» Your goal: Print all the entries verbatim.

» Source material:
-*-
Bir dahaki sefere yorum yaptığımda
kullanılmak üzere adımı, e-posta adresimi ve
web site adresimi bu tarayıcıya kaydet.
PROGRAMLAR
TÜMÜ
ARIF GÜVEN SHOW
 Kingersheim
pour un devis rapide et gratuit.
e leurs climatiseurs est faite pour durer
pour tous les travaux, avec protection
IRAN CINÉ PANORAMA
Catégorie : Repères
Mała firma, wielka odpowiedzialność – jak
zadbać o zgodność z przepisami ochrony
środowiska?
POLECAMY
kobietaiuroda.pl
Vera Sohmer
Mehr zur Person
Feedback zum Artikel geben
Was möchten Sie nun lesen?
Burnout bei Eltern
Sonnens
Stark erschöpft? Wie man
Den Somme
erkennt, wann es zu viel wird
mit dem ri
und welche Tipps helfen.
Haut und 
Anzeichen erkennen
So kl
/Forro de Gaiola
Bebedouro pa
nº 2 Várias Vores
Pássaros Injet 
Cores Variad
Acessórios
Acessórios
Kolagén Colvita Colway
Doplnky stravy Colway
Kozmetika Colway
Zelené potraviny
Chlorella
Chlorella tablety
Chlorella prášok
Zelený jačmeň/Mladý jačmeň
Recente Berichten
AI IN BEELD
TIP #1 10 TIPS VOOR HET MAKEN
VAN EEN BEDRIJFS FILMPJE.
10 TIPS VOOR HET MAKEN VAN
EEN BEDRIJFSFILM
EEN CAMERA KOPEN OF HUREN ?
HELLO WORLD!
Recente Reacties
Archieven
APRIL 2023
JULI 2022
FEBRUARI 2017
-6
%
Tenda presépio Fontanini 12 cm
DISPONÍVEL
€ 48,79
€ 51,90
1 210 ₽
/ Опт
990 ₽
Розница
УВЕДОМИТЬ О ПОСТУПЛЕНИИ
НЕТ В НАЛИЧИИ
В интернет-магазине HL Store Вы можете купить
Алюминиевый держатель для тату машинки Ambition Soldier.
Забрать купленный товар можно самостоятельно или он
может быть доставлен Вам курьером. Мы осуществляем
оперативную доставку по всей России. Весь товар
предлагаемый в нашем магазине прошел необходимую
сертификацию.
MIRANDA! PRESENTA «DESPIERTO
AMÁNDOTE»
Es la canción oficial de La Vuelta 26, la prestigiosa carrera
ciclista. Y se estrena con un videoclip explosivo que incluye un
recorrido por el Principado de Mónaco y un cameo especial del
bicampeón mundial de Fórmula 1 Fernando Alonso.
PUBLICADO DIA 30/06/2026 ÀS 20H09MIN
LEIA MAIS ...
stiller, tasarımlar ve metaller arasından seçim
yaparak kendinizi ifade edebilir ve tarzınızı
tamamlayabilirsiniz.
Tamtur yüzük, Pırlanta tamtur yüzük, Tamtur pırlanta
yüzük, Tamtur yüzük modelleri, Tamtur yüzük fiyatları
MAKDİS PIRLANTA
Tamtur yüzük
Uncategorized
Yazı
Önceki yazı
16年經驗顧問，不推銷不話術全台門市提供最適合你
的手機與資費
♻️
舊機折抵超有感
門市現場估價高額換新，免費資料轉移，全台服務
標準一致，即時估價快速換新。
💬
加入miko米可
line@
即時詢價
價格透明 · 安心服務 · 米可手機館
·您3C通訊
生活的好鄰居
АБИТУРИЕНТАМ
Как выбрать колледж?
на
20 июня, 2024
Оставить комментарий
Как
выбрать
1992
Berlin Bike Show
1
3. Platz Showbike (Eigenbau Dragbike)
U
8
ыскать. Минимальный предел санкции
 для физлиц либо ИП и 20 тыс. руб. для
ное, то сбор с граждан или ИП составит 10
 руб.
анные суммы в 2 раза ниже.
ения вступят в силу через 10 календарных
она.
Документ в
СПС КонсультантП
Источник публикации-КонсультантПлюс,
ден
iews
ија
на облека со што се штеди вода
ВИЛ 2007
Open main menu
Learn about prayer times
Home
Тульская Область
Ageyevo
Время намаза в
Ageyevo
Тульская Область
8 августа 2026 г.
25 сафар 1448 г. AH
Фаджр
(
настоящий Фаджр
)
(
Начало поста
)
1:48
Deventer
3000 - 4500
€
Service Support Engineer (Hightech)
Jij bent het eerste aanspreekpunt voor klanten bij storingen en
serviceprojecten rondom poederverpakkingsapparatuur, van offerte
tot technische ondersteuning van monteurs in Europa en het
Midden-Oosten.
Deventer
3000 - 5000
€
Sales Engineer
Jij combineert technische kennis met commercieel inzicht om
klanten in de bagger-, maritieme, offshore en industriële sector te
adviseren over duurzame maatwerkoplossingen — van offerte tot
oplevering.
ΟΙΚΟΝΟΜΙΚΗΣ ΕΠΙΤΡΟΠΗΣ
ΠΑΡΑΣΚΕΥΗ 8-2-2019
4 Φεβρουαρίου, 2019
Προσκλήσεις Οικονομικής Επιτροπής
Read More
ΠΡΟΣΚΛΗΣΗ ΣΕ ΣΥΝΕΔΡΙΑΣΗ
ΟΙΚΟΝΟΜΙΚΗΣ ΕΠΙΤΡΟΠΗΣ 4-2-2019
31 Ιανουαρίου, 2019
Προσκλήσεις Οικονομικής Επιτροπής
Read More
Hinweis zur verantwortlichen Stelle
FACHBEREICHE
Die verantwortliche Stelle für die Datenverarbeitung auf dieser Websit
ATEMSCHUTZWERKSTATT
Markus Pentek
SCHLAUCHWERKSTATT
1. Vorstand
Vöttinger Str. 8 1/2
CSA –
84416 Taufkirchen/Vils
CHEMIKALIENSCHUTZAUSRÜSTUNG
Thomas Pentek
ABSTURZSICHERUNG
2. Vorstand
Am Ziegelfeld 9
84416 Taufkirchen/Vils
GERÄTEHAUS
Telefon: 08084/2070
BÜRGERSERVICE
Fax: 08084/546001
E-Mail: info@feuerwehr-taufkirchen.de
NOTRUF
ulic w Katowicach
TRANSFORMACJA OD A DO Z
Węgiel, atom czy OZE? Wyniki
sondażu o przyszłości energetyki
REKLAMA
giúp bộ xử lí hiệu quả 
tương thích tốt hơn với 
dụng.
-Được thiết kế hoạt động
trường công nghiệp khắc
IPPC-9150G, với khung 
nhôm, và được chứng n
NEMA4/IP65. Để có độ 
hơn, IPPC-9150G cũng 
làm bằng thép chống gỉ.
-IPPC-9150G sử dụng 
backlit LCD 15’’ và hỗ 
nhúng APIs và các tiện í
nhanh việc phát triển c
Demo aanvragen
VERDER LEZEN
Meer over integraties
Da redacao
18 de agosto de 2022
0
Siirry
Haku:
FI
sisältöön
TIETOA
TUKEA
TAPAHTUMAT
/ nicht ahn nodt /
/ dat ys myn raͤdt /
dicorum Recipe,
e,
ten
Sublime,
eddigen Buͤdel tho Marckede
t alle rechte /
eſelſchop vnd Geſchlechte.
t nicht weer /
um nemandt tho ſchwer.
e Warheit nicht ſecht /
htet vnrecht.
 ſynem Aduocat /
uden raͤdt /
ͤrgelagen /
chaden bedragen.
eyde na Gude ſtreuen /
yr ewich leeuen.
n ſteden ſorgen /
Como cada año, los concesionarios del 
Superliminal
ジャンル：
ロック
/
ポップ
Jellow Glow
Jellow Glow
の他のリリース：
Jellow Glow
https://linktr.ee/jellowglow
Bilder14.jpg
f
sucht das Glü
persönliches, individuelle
-*-
» Worked solution:
Bir dahaki sefere yorum yaptığımda
kullanılmak üzere adımı, e-posta adresimi ve
web site adresimi bu tarayıcıya kaydet.
PROGRAMLAR
TÜMÜ
ARIF GÜVEN SHOW
 Kingersheim
pour un devis rapide et gratuit.
e leurs climatiseurs est faite pour durer
pour tous les travaux, avec protection
IRAN CINÉ PANORAMA
Catégorie : Repères
Mała firma, wielka odpowiedzialność – jak
zadbać o zgodność z przepisami ochrony
środowiska?
POLECAMY
kobietaiuroda.pl
Vera Sohmer
Mehr zur Person
Feedback zum Artikel geben
Was möchten Sie nun lesen?
Burnout bei Eltern
Sonnens
Stark erschöpft? Wie man
Den Somme
erkennt, wann es zu viel wird
mit dem ri
und welche Tipps helfen.
Haut und 
Anzeichen erkennen
So kl
/Forro de Gaiola
Bebedouro pa
nº 2 Várias Vores
Pássaros Injet 
Cores Variad
Acessórios
Acessórios
Kolagén Colvita Colway
Doplnky stravy Colway
Kozmetika Colway
Zelené potraviny
Chlorella
Chlorella tablety
Chlorella prášok
Zelený jačmeň/Mladý jačmeň
Recente Berichten
AI IN BEELD
TIP #1 10 TIPS VOOR HET MAKEN
VAN EEN BEDRIJFS FILMPJE.
10 TIPS VOOR HET MAKEN VAN
EEN BEDRIJFSFILM
EEN CAMERA KOPEN OF HUREN ?
HELLO WORLD!
Recente Reacties
Archieven
APRIL 2023
JULI 2022
FEBRUARI 2017
-6
%
Tenda presépio Fontanini 12 cm
DISPONÍVEL
€ 48,79
€ 51,90
1 210 ₽
/ Опт
990 ₽
Розница
УВЕДОМИТЬ О ПОСТУПЛЕНИИ
НЕТ В НАЛИЧИИ
В интернет-магазине HL Store Вы можете купить
Алюминиевый держатель для тату машинки Ambition Soldier.
Забрать купленный товар можно самостоятельно или он
может быть доставлен Вам курьером. Мы осуществляем
оперативную доставку по всей России. Весь товар
предлагаемый в нашем магазине прошел необходимую
сертификацию.
MIRANDA! PRESENTA «DESPIERTO
AMÁNDOTE»
Es la canción oficial de La Vuelta 26, la prestigiosa carrera
ciclista. Y se estrena con un videoclip explosivo que incluye un
recorrido por el Principado de Mónaco y un cameo especial del
bicampeón mundial de Fórmula 1 Fernando Alonso.
PUBLICADO DIA 30/06/2026 ÀS 20H09MIN
LEIA MAIS ...
stiller, tasarımlar ve metaller arasından seçim
yaparak kendinizi ifade edebilir ve tarzınızı
tamamlayabilirsiniz.
Tamtur yüzük, Pırlanta tamtur yüzük, Tamtur pırlanta
yüzük, Tamtur yüzük modelleri, Tamtur yüzük fiyatları
MAKDİS PIRLANTA
Tamtur yüzük
Uncategorized
Yazı
Önceki yazı
16年經驗顧問，不推銷不話術全台門市提供最適合你
的手機與資費
♻️
舊機折抵超有感
門市現場估價高額換新，免費資料轉移，全台服務
標準一致，即時估價快速換新。
💬
加入miko米可
line@
即時詢價
價格透明 · 安心服務 · 米可手機館
·您3C通訊
生活的好鄰居
АБИТУРИЕНТАМ
Как выбрать колледж?
на
20 июня, 2024
Оставить комментарий
Как
выбрать
1992
Berlin Bike Show
1
3. Platz Showbike (Eigenbau Dragbike)
U
8
ыскать. Минимальный предел санкции
 для физлиц либо ИП и 20 тыс. руб. для
ное, то сбор с граждан или ИП составит 10
 руб.
анные суммы в 2 раза ниже.
ения вступят в силу через 10 календарных
она.
Документ в
СПС КонсультантП
Источник публикации-КонсультантПлюс,
ден
iews
ија
на облека со што се штеди вода
ВИЛ 2007
Open main menu
Learn about prayer times
Home
Тульская Область
Ageyevo
Время намаза в
Ageyevo
Тульская Область
8 августа 2026 г.
25 сафар 1448 г. AH
Фаджр
(
настоящий Фаджр
)
(
Начало поста
)
1:48
Deventer
3000 - 4500
€
Service Support Engineer (Hightech)
Jij bent het eerste aanspreekpunt voor klanten bij storingen en
serviceprojecten rondom poederverpakkingsapparatuur, van offerte
tot technische ondersteuning van monteurs in Europa en het
Midden-Oosten.
Deventer
3000 - 5000
€
Sales Engineer
Jij combineert technische kennis met commercieel inzicht om
klanten in de bagger-, maritieme, offshore en industriële sector te
adviseren over duurzame maatwerkoplossingen — van offerte tot
oplevering.
ΟΙΚΟΝΟΜΙΚΗΣ ΕΠΙΤΡΟΠΗΣ
ΠΑΡΑΣΚΕΥΗ 8-2-2019
4 Φεβρουαρίου, 2019
Προσκλήσεις Οικονομικής Επιτροπής
Read More
ΠΡΟΣΚΛΗΣΗ ΣΕ ΣΥΝΕΔΡΙΑΣΗ
ΟΙΚΟΝΟΜΙΚΗΣ ΕΠΙΤΡΟΠΗΣ 4-2-2019
31 Ιανουαρίου, 2019
Προσκλήσεις Οικονομικής Επιτροπής
Read More
Hinweis zur verantwortlichen Stelle
FACHBEREICHE
Die verantwortliche Stelle für die Datenverarbeitung auf dieser Websit
ATEMSCHUTZWERKSTATT
Markus Pentek
SCHLAUCHWERKSTATT
1. Vorstand
Vöttinger Str. 8 1/2
CSA –
84416 Taufkirchen/Vils
CHEMIKALIENSCHUTZAUSRÜSTUNG
Thomas Pentek
ABSTURZSICHERUNG
2. Vorstand
Am Ziegelfeld 9
84416 Taufkirchen/Vils
GERÄTEHAUS
Telefon: 08084/2070
BÜRGERSERVICE
Fax: 08084/546001
E-Mail: info@feuerwehr-taufkirchen.de
NOTRUF
ulic w Katowicach
TRANSFORMACJA OD A DO Z
Węgiel, atom czy OZE? Wyniki
sondażu o przyszłości energetyki
REKLAMA
giúp bộ xử lí hiệu quả 
tương thích tốt hơn với 
dụng.
-Được thiết kế hoạt động
trường công nghiệp khắc
IPPC-9150G, với khung 
nhôm, và được chứng n
NEMA4/IP65. Để có độ 
hơn, IPPC-9150G cũng 
làm bằng thép chống gỉ.
-IPPC-9150G sử dụng 
backlit LCD 15’’ và hỗ 
nhúng APIs và các tiện í
nhanh việc phát triển c
Demo aanvragen
VERDER LEZEN
Meer over integraties
Da redacao
18 de agosto de 2022
0
Siirry
Haku:
FI
sisältöön
TIETOA
TUKEA
TAPAHTUMAT
/ nicht ahn nodt /
/ dat ys myn raͤdt /
dicorum Recipe,
e,
ten
Sublime,
eddigen Buͤdel tho Marckede
t alle rechte /
eſelſchop vnd Geſchlechte.
t nicht weer /
um nemandt tho ſchwer.
e Warheit nicht ſecht /
htet vnrecht.
 ſynem Aduocat /
uden raͤdt /
ͤrgelagen /
chaden bedragen.
eyde na Gude ſtreuen /
yr ewich leeuen.
n ſteden ſorgen /
Como cada año, los concesionarios del 
Superliminal
ジャンル：
ロック
/
ポップ
Jellow Glow
Jellow Glow
の他のリリース：
Jellow Glow
https://linktr.ee/jellowglow
Bilder14.jpg
f
sucht das Glü
persönliches, individuelle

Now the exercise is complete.